Extracted information: Begin

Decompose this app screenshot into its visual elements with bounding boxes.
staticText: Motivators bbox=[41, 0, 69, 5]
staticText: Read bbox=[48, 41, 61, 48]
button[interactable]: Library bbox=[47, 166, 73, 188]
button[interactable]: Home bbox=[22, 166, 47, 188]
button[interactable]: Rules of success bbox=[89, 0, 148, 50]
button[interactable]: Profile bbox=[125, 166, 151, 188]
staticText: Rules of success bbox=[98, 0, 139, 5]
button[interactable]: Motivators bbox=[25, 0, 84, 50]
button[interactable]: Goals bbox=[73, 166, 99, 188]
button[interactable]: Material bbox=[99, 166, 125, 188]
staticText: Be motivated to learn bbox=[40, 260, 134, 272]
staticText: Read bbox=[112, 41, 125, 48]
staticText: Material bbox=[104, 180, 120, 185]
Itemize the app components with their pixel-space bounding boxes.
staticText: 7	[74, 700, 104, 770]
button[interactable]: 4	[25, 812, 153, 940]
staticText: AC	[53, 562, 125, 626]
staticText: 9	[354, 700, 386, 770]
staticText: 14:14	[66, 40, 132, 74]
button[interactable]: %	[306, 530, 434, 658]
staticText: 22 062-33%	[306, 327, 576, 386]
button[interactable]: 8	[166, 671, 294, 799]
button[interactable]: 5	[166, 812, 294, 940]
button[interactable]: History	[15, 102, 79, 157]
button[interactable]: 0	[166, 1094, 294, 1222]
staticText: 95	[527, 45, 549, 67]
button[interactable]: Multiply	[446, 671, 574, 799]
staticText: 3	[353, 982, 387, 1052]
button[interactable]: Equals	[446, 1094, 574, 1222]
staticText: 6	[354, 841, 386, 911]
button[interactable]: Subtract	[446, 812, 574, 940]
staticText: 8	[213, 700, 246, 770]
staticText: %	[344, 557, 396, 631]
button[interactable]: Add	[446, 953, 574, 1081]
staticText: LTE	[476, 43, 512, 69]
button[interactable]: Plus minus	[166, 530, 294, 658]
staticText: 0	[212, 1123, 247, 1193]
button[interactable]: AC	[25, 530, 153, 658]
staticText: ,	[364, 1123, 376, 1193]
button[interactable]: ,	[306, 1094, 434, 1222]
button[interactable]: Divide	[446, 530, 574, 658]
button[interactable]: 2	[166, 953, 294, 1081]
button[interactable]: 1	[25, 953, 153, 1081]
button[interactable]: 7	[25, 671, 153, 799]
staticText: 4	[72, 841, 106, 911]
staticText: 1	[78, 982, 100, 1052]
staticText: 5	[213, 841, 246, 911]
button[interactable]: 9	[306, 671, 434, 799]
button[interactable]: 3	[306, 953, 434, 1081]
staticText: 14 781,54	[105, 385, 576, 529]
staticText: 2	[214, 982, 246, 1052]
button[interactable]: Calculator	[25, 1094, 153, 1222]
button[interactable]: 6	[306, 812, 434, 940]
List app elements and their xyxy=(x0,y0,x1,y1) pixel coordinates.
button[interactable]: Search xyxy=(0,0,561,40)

Extracted information: End

- [Work item] A faithful copy of every record is required; output it in full.

- [The completed task]
Decompose this app screenshot into its visual elements with bounding boxes.
staticText: Motivators bbox=[41, 0, 69, 5]
staticText: Read bbox=[48, 41, 61, 48]
button[interactable]: Library bbox=[47, 166, 73, 188]
button[interactable]: Home bbox=[22, 166, 47, 188]
button[interactable]: Rules of success bbox=[89, 0, 148, 50]
button[interactable]: Profile bbox=[125, 166, 151, 188]
staticText: Rules of success bbox=[98, 0, 139, 5]
button[interactable]: Motivators bbox=[25, 0, 84, 50]
button[interactable]: Goals bbox=[73, 166, 99, 188]
button[interactable]: Material bbox=[99, 166, 125, 188]
staticText: Be motivated to learn bbox=[40, 260, 134, 272]
staticText: Read bbox=[112, 41, 125, 48]
staticText: Material bbox=[104, 180, 120, 185]
Itemize the app components with their pixel-space bounding boxes.
staticText: 7	[74, 700, 104, 770]
button[interactable]: 4	[25, 812, 153, 940]
staticText: AC	[53, 562, 125, 626]
staticText: 9	[354, 700, 386, 770]
staticText: 14:14	[66, 40, 132, 74]
button[interactable]: %	[306, 530, 434, 658]
staticText: 22 062-33%	[306, 327, 576, 386]
button[interactable]: 8	[166, 671, 294, 799]
button[interactable]: 5	[166, 812, 294, 940]
button[interactable]: History	[15, 102, 79, 157]
button[interactable]: 0	[166, 1094, 294, 1222]
staticText: 95	[527, 45, 549, 67]
button[interactable]: Multiply	[446, 671, 574, 799]
staticText: 3	[353, 982, 387, 1052]
button[interactable]: Equals	[446, 1094, 574, 1222]
staticText: 6	[354, 841, 386, 911]
button[interactable]: Subtract	[446, 812, 574, 940]
staticText: 8	[213, 700, 246, 770]
staticText: %	[344, 557, 396, 631]
button[interactable]: Add	[446, 953, 574, 1081]
staticText: LTE	[476, 43, 512, 69]
button[interactable]: Plus minus	[166, 530, 294, 658]
staticText: 0	[212, 1123, 247, 1193]
button[interactable]: AC	[25, 530, 153, 658]
staticText: ,	[364, 1123, 376, 1193]
button[interactable]: ,	[306, 1094, 434, 1222]
button[interactable]: Divide	[446, 530, 574, 658]
button[interactable]: 2	[166, 953, 294, 1081]
button[interactable]: 1	[25, 953, 153, 1081]
button[interactable]: 7	[25, 671, 153, 799]
staticText: 4	[72, 841, 106, 911]
staticText: 1	[78, 982, 100, 1052]
staticText: 5	[213, 841, 246, 911]
button[interactable]: 9	[306, 671, 434, 799]
button[interactable]: 3	[306, 953, 434, 1081]
staticText: 14 781,54	[105, 385, 576, 529]
staticText: 2	[214, 982, 246, 1052]
button[interactable]: Calculator	[25, 1094, 153, 1222]
button[interactable]: 6	[306, 812, 434, 940]
List app elements and their xyxy=(x0,y0,x1,y1) pixel coordinates.
button[interactable]: Search xyxy=(0,0,561,40)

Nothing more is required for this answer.